> _PROBLEM_
Pull every line with "系统信息" from the data.

*** Opening of RECORDS FOR THIS TASK ***

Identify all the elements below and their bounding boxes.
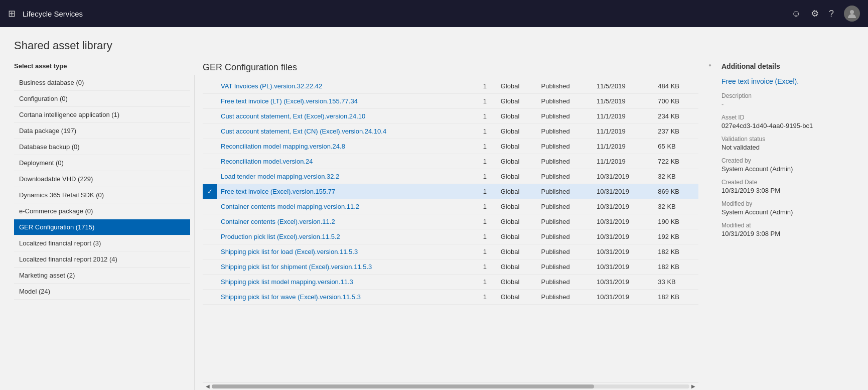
row-name[interactable]: Container contents model mapping.version… [217,199,479,214]
row-check[interactable] [203,199,217,214]
row-name[interactable]: Reconciliation model mapping.version.24.… [217,139,479,154]
row-scope: Global [497,154,537,169]
row-date: 10/31/2019 [593,169,654,184]
table-row[interactable]: Shipping pick list for shipment (Excel).… [203,259,698,275]
row-name[interactable]: Shipping pick list model mapping.version… [217,275,479,290]
row-check[interactable] [203,229,217,244]
table-row[interactable]: Container contents model mapping.version… [203,199,698,214]
row-check[interactable] [203,259,217,275]
row-name[interactable]: Shipping pick list for load (Excel).vers… [217,244,479,259]
row-check[interactable] [203,139,217,154]
row-check[interactable] [203,275,217,290]
row-check[interactable] [203,94,217,109]
divider: ● [706,62,713,390]
table-row[interactable]: Cust account statement, Ext (Excel).vers… [203,109,698,124]
row-name[interactable]: VAT Invoices (PL).version.32.22.42 [217,79,479,94]
left-panel-title: Select asset type [14,62,195,70]
asset-item[interactable]: Localized financial report (3) [14,235,190,251]
row-size: 869 KB [654,184,698,199]
row-scope: Global [497,275,537,290]
row-scope: Global [497,109,537,124]
row-check[interactable] [203,214,217,229]
row-name[interactable]: Container contents (Excel).version.11.2 [217,214,479,229]
row-name[interactable]: Cust account statement, Ext (Excel).vers… [217,109,479,124]
table-row[interactable]: Reconciliation model mapping.version.24.… [203,139,698,154]
row-check[interactable] [203,79,217,94]
row-check[interactable] [203,154,217,169]
table-row[interactable]: ✓Free text invoice (Excel).version.155.7… [203,184,698,199]
table-row[interactable]: Reconciliation model.version.241GlobalPu… [203,154,698,169]
scroll-right-arrow[interactable]: ▶ [689,383,697,389]
selected-item-title: Free text invoice (Excel). [721,77,854,85]
row-name[interactable]: Production pick list (Excel).version.11.… [217,229,479,244]
table-row[interactable]: Shipping pick list model mapping.version… [203,275,698,290]
table-row[interactable]: Container contents (Excel).version.11.21… [203,214,698,229]
asset-item[interactable]: Marketing asset (2) [14,268,190,284]
avatar[interactable] [844,6,860,22]
row-status: Published [537,124,593,139]
table-row[interactable]: Production pick list (Excel).version.11.… [203,229,698,244]
asset-type-list: Business database (0)Configuration (0)Co… [14,75,195,390]
row-name[interactable]: Free text invoice (Excel).version.155.77 [217,184,479,199]
scrollbar-thumb[interactable] [212,384,594,388]
table-row[interactable]: Load tender model mapping.version.32.21G… [203,169,698,184]
row-check[interactable] [203,109,217,124]
row-check[interactable] [203,124,217,139]
table-row[interactable]: Cust account statement, Ext (CN) (Excel)… [203,124,698,139]
asset-item[interactable]: e-Commerce package (0) [14,203,190,219]
asset-item[interactable]: GER Configuration (1715) [14,219,190,235]
row-name[interactable]: Shipping pick list for shipment (Excel).… [217,259,479,275]
table-row[interactable]: VAT Invoices (PL).version.32.22.421Globa… [203,79,698,94]
app-title: Lifecycle Services [23,10,785,18]
asset-item[interactable]: Cortana intelligence application (1) [14,107,190,123]
row-date: 11/5/2019 [593,79,654,94]
bottom-scrollbar[interactable]: ◀ ▶ [203,382,698,390]
row-name[interactable]: Free text invoice (LT) (Excel).version.1… [217,94,479,109]
modified-at-label: Modified at [721,222,854,229]
row-date: 11/1/2019 [593,124,654,139]
topbar-icons: ☺ ⚙ ? [792,6,860,22]
asset-item[interactable]: Configuration (0) [14,91,190,107]
row-size: 182 KB [654,290,698,305]
row-status: Published [537,275,593,290]
asset-item[interactable]: Data package (197) [14,123,190,139]
gear-icon[interactable]: ⚙ [811,8,819,19]
row-scope: Global [497,94,537,109]
row-name[interactable]: Reconciliation model.version.24 [217,154,479,169]
grid-icon[interactable]: ⊞ [8,8,16,19]
asset-item[interactable]: Model (24) [14,284,190,300]
row-size: 237 KB [654,124,698,139]
scroll-left-arrow[interactable]: ◀ [204,383,212,389]
row-check[interactable]: ✓ [203,184,217,199]
row-status: Published [537,184,593,199]
asset-item[interactable]: Dynamics 365 Retail SDK (0) [14,187,190,203]
help-icon[interactable]: ? [829,9,834,19]
row-check[interactable] [203,290,217,305]
row-name[interactable]: Load tender model mapping.version.32.2 [217,169,479,184]
asset-item[interactable]: Database backup (0) [14,139,190,155]
asset-id-value: 027e4cd3-1d40-4aa0-9195-bc1 [721,122,854,129]
table-wrapper[interactable]: VAT Invoices (PL).version.32.22.421Globa… [203,79,698,382]
asset-item[interactable]: Downloadable VHD (229) [14,171,190,187]
table-row[interactable]: Shipping pick list for wave (Excel).vers… [203,290,698,305]
row-version: 1 [479,199,497,214]
asset-item[interactable]: Business database (0) [14,75,190,91]
row-name[interactable]: Shipping pick list for wave (Excel).vers… [217,290,479,305]
row-date: 10/31/2019 [593,290,654,305]
row-status: Published [537,290,593,305]
assets-table: VAT Invoices (PL).version.32.22.421Globa… [203,79,698,305]
asset-item[interactable]: Localized financial report 2012 (4) [14,251,190,268]
smiley-icon[interactable]: ☺ [792,9,801,19]
row-size: 32 KB [654,169,698,184]
row-size: 190 KB [654,214,698,229]
row-check[interactable] [203,244,217,259]
table-row[interactable]: Free text invoice (LT) (Excel).version.1… [203,94,698,109]
scrollbar-track[interactable] [212,384,689,388]
row-name[interactable]: Cust account statement, Ext (CN) (Excel)… [217,124,479,139]
asset-item[interactable]: Deployment (0) [14,155,190,171]
row-scope: Global [497,124,537,139]
row-status: Published [537,229,593,244]
modified-by-value: System Account (Admin) [721,208,854,216]
table-row[interactable]: Shipping pick list for load (Excel).vers… [203,244,698,259]
row-check[interactable] [203,169,217,184]
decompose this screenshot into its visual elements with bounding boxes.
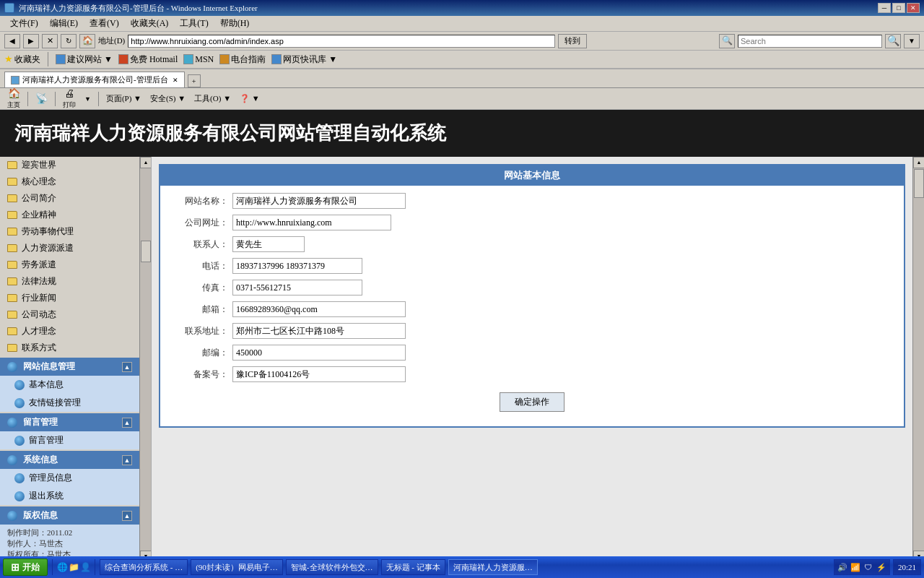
taskbar-btn-3[interactable]: 智城-全球软件外包交… [286, 559, 378, 575]
scroll-thumb[interactable] [141, 241, 151, 262]
sidebar-item-dispatch[interactable]: 劳务派遣 [0, 256, 139, 273]
news-icon [271, 54, 282, 64]
sidebar-item-welcome[interactable]: 迎宾世界 [0, 157, 139, 173]
sidebar-links-mgmt[interactable]: 友情链接管理 [0, 394, 139, 412]
sidebar-item-labor[interactable]: 劳动事物代理 [0, 223, 139, 240]
sidebar-admin-info[interactable]: 管理员信息 [0, 469, 139, 487]
quicklaunch-user[interactable]: 👤 [80, 562, 90, 572]
sidebar-item-spirit[interactable]: 企业精神 [0, 207, 139, 223]
section-message[interactable]: 留言管理 ▲ [0, 413, 139, 431]
confirm-button[interactable]: 确定操作 [500, 392, 565, 412]
search-options-btn[interactable]: ▼ [904, 34, 920, 48]
clock[interactable]: 20:21 [893, 559, 921, 575]
sidebar-basic-info[interactable]: 基本信息 [0, 376, 139, 394]
page-icon-btn[interactable]: 页面(P) ▼ [103, 90, 144, 108]
label-address: 联系地址： [175, 325, 232, 337]
news-label: 网页快讯库 ▼ [283, 53, 337, 66]
tray-icon-3[interactable]: 🛡 [863, 562, 873, 572]
section-system[interactable]: 系统信息 ▲ [0, 451, 139, 469]
address-input[interactable] [128, 35, 555, 48]
search-go-btn[interactable]: 🔍 [885, 34, 901, 48]
input-name[interactable] [232, 193, 406, 209]
active-tab[interactable]: 河南瑞祥人力资源服务有限公司-管理后台 ✕ [4, 72, 185, 87]
start-button[interactable]: ⊞ 开始 [3, 558, 48, 576]
hotmail-btn[interactable]: 免费 Hotmail [118, 53, 178, 66]
tools-icon-btn[interactable]: 工具(O) ▼ [191, 90, 234, 108]
sidebar-content: 迎宾世界 核心理念 公司简介 企业精神 劳动事物代理 [0, 157, 151, 562]
suggest-sites-btn[interactable]: 建议网站 ▼ [56, 53, 113, 66]
tray-icon-2[interactable]: 📶 [850, 562, 860, 572]
menu-tools[interactable]: 工具(T) [174, 16, 214, 31]
forward-button[interactable]: ▶ [23, 34, 39, 48]
input-url[interactable] [232, 215, 391, 230]
search-icon-btn[interactable]: 🔍 [719, 34, 735, 48]
favorites-btn[interactable]: ★ 收藏夹 [4, 53, 40, 66]
section-title-website: 网站信息管理 [23, 361, 75, 373]
news-btn[interactable]: 网页快讯库 ▼ [271, 53, 337, 66]
input-email[interactable] [232, 301, 406, 317]
sidebar-item-talent[interactable]: 人才理念 [0, 323, 139, 340]
menu-favorites[interactable]: 收藏夹(A) [125, 16, 175, 31]
collapse-message-btn[interactable]: ▲ [122, 418, 132, 428]
minimize-button[interactable]: ─ [878, 3, 891, 13]
taskbar-btn-2[interactable]: (90封未读）网易电子… [191, 559, 283, 575]
home-button[interactable]: 🏠 [79, 34, 95, 48]
input-zip[interactable] [232, 345, 406, 361]
collapse-system-btn[interactable]: ▲ [122, 455, 132, 465]
radio-btn[interactable]: 电台指南 [219, 53, 266, 66]
print-icon-btn[interactable]: 🖨 打印 [60, 90, 79, 108]
sidebar-item-news[interactable]: 行业新闻 [0, 290, 139, 306]
menu-edit[interactable]: 编辑(E) [44, 16, 84, 31]
restore-button[interactable]: □ [892, 3, 905, 13]
content-scroll-up[interactable]: ▲ [913, 157, 924, 168]
sidebar-message-mgmt[interactable]: 留言管理 [0, 431, 139, 449]
scroll-up-btn[interactable]: ▲ [140, 157, 152, 168]
sidebar-item-core[interactable]: 核心理念 [0, 173, 139, 190]
sidebar-item-hr[interactable]: 人力资源派遣 [0, 240, 139, 256]
help-icon-btn[interactable]: ❓ ▼ [237, 90, 263, 108]
menu-help[interactable]: 帮助(H) [214, 16, 256, 31]
tray-icon-4[interactable]: ⚡ [876, 562, 886, 572]
collapse-website-btn[interactable]: ▲ [122, 362, 132, 372]
menu-file[interactable]: 文件(F) [4, 16, 44, 31]
rss-icon-btn[interactable]: 📡 [32, 90, 51, 108]
sidebar-item-contact[interactable]: 联系方式 [0, 340, 139, 356]
taskbar-btn-label-4: 无标题 - 记事本 [386, 562, 440, 573]
ie-icon [4, 3, 14, 13]
content-scroll-thumb[interactable] [914, 169, 924, 198]
quicklaunch-explorer[interactable]: 📁 [69, 562, 79, 572]
section-website-info[interactable]: 网站信息管理 ▲ [0, 358, 139, 376]
back-button[interactable]: ◀ [4, 34, 20, 48]
menu-view[interactable]: 查看(V) [84, 16, 125, 31]
address-go-button[interactable]: 转到 [558, 34, 587, 48]
msn-btn[interactable]: MSN [183, 54, 214, 65]
new-tab-btn[interactable]: + [188, 74, 201, 87]
collapse-copyright-btn[interactable]: ▲ [122, 511, 132, 521]
tab-close-icon[interactable]: ✕ [173, 77, 178, 84]
taskbar-btn-4[interactable]: 无标题 - 记事本 [381, 559, 445, 575]
input-phone[interactable] [232, 258, 362, 274]
security-icon-btn[interactable]: 安全(S) ▼ [147, 90, 188, 108]
search-input[interactable] [738, 35, 882, 48]
sidebar-item-law[interactable]: 法律法规 [0, 273, 139, 290]
tray-icon-1[interactable]: 🔊 [837, 562, 847, 572]
sidebar-logout[interactable]: 退出系统 [0, 487, 139, 505]
sidebar-item-company[interactable]: 公司简介 [0, 190, 139, 207]
input-contact[interactable] [232, 236, 305, 252]
windows-icon: ⊞ [11, 561, 19, 573]
input-icp[interactable] [232, 366, 406, 382]
taskbar-btn-1[interactable]: 综合查询分析系统 - … [100, 559, 188, 575]
taskbar-btn-5[interactable]: 河南瑞祥人力资源服… [448, 559, 538, 575]
input-address[interactable] [232, 323, 406, 339]
stop-button[interactable]: ✕ [42, 34, 58, 48]
sidebar-item-company-news[interactable]: 公司动态 [0, 306, 139, 323]
section-copyright[interactable]: 版权信息 ▲ [0, 506, 139, 525]
input-fax[interactable] [232, 280, 362, 296]
tab-label: 河南瑞祥人力资源服务有限公司-管理后台 [22, 74, 168, 85]
refresh-button[interactable]: ↻ [61, 34, 77, 48]
section-title-system: 系统信息 [23, 454, 58, 466]
close-button[interactable]: ✕ [907, 3, 920, 13]
print-dropdown-btn[interactable]: ▼ [82, 90, 94, 108]
home-icon-btn[interactable]: 🏠 主页 [4, 90, 23, 108]
quicklaunch-ie[interactable]: 🌐 [57, 562, 67, 572]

*** Close of RECORDS FOR THIS TASK ***

> _EXPECTED OUTPUT_
section-system[interactable]: 系统信息 ▲ [0, 451, 139, 469]
section-title-system: 系统信息 [23, 454, 58, 466]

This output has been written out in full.